In subsequent communications with the Data Liberation Project, the CDC indicated that it could not provide the database in its original structure (a series of interrelated tables) but rather as “a linked dataset (a single Excel sheet with all seven data tables already linked but without the linking identifier) that excludes PII and incorporates strategies for reducing disclosure risk, such as the removal, redaction, or modification of variables[.]” The Data Liberation Project agreed to modify the scope of its request to allow for that.
On May 17, 2024, the CDC provided several data and documentation files in response to the request:
- The “linked dataset”, containing 3,559 rows (each representing a person affected by an incident, as well as characteristics about the incident) and 157 columns.
- A data dictionary, which describes the meaning and formatting of the database fields.

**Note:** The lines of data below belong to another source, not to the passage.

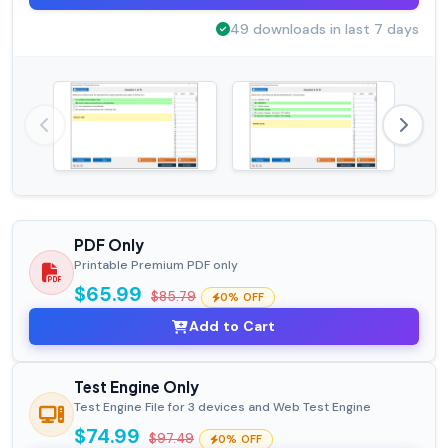
49 downloads in last 7 days
PDF Only
Printable Premium PDF only
$65.99
$85.79
0% OFF
Add to Cart
Test Engine Only
Test Engine File for 3 devices and Web Test Engine
$74.99
$97.49
0% OFF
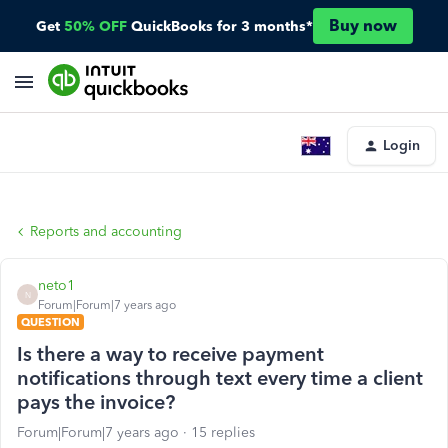
Buy now
Get
50% OFF
QuickBooks for 3 months*
Login
Reports and accounting
neto1
N
Forum|Forum|7 years ago
QUESTION
Is there a way to receive payment
notifications through text every time a client
pays the invoice?
Forum|Forum|7 years ago
15 replies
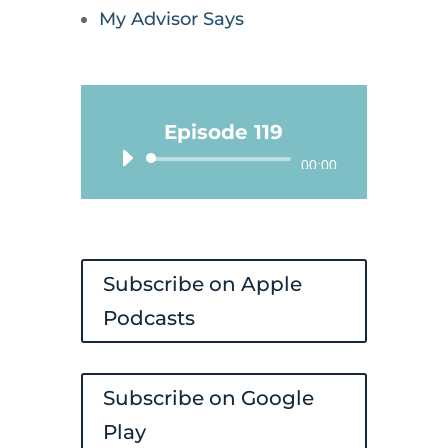
My Advisor Says
Episode 119
Audio
00:00
Player
Subscribe on Apple
Podcasts
Subscribe on Google
Play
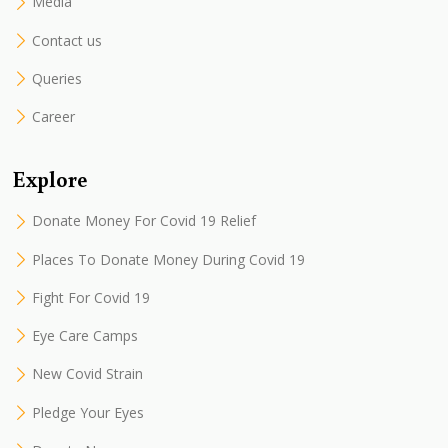
Media
Contact us
Queries
Career
Explore
Donate Money For Covid 19 Relief
Places To Donate Money During Covid 19
Fight For Covid 19
Eye Care Camps
New Covid Strain
Pledge Your Eyes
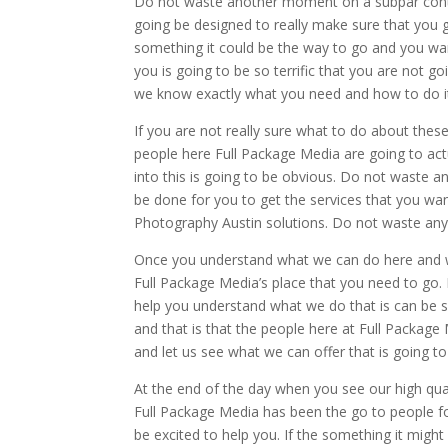
Do not waste another moment on a subpar contr
going be designed to really make sure that you 
something it could be the way to go and you wan
you is going to be so terrific that you are not 
we know exactly what you need and how to do i
If you are not really sure what to do about the
people here Full Package Media are going to act
into this is going to be obvious. Do not waste a
be done for you to get the services that you wan
Photography Austin solutions. Do not waste an
Once you understand what we can do here and we
Full Package Media’s place that you need to go.
help you understand what we do that is can be s
and that is that the people here at Full Packag
and let us see what we can offer that is going t
At the end of the day when you see our high qual
Full Package Media has been the go to people fo
be excited to help you. If the something it migh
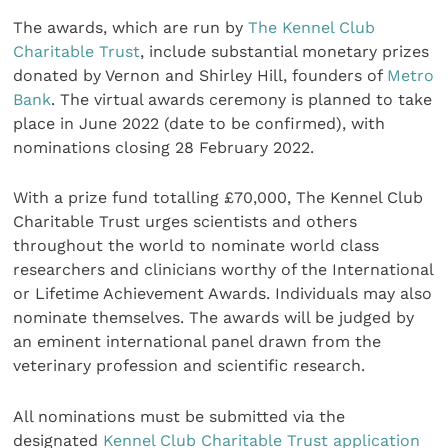
The awards, which are run by
The Kennel Club
Charitable Trust
, include substantial monetary prizes
donated by Vernon and Shirley Hill, founders of
Metro
Bank
. The virtual awards ceremony is planned to take
place in June 2022 (date to be confirmed), with
nominations closing 28 February 2022.
With a prize fund totalling £70,000, The Kennel Club
Charitable Trust urges scientists and others
throughout the world to nominate world class
researchers and clinicians worthy of the International
or Lifetime Achievement Awards. Individuals may also
nominate themselves. The awards will be judged by
an eminent international panel drawn from the
veterinary profession and scientific research.
All nominations must be submitted via the
designated
Kennel Club Charitable Trust application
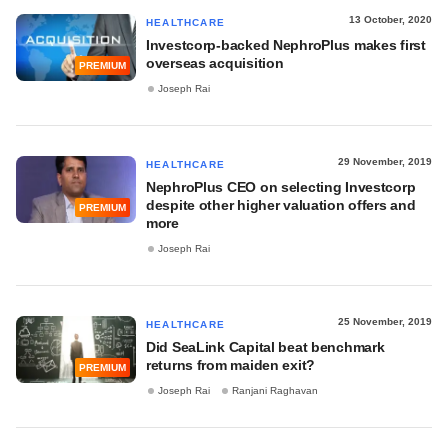
13 October, 2020
HEALTHCARE
Investcorp-backed NephroPlus makes first
overseas acquisition
PREMIUM
Joseph Rai
29 November, 2019
HEALTHCARE
NephroPlus CEO on selecting Investcorp
despite other higher valuation offers and
PREMIUM
more
Joseph Rai
25 November, 2019
HEALTHCARE
Did SeaLink Capital beat benchmark
returns from maiden exit?
PREMIUM
Joseph Rai
Ranjani Raghavan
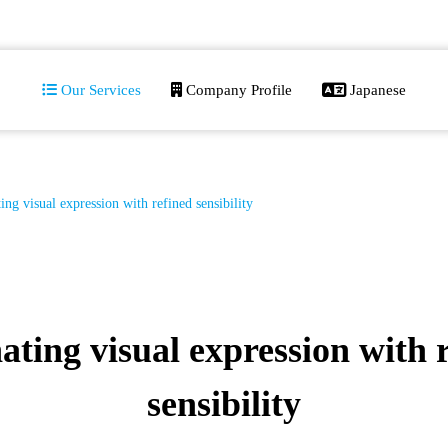
Our Services
Company Profile
Japanese
ing visual expression with refined sensibility
ating visual expression with 
sensibility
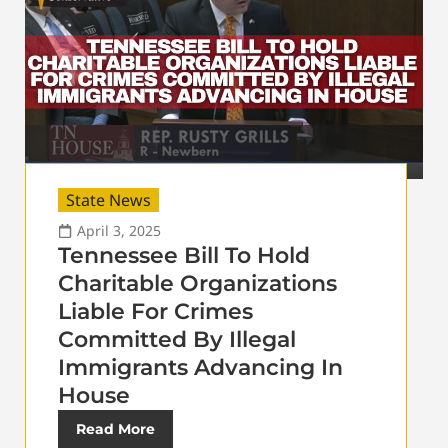
State News
April 3, 2025
Tennessee Bill To Hold
Charitable Organizations
Liable For Crimes
Committed By Illegal
Immigrants Advancing In
House
Read More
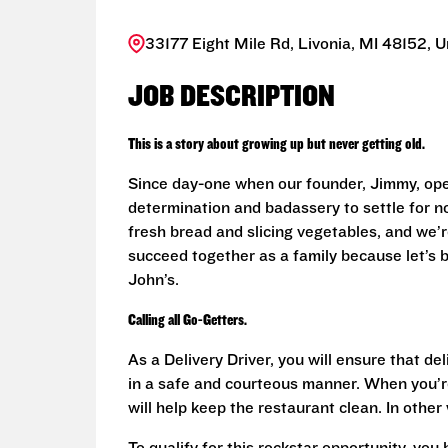
33177 Eight Mile Rd, Livonia, MI 48152, U
JOB DESCRIPTION
This is a story about growing up but never getting old.
Since day-one when our founder, Jimmy, ope
determination and badassery to settle for n
fresh bread and slicing vegetables, and we’re
succeed together as a family because let’s
John’s.
Calling all Go-Getters.
As a Delivery Driver, you will ensure that de
in a safe and courteous manner. When you’re
will help keep the restaurant clean. In othe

- An 80-page PDF titled, “NIOSH Commercial Fishing Incident Database (CFID) v2.0: Standard Operating Procedures and Guidelines for Data Management.” The CDC has redacted some portions of the document.
- A spreadsheet translating various numeric codes to their descriptions.
Unfortunately, some characteristics are represented only very coarsely. For example, incident dates are not provided, only year ranges: 2000-2002
, 2003-2007
, 2008-2012
, 2013-2017
, or 2018-2022
. Similarly, incident locations are provided only as Pacific/Atlantic and the number of miles from shore.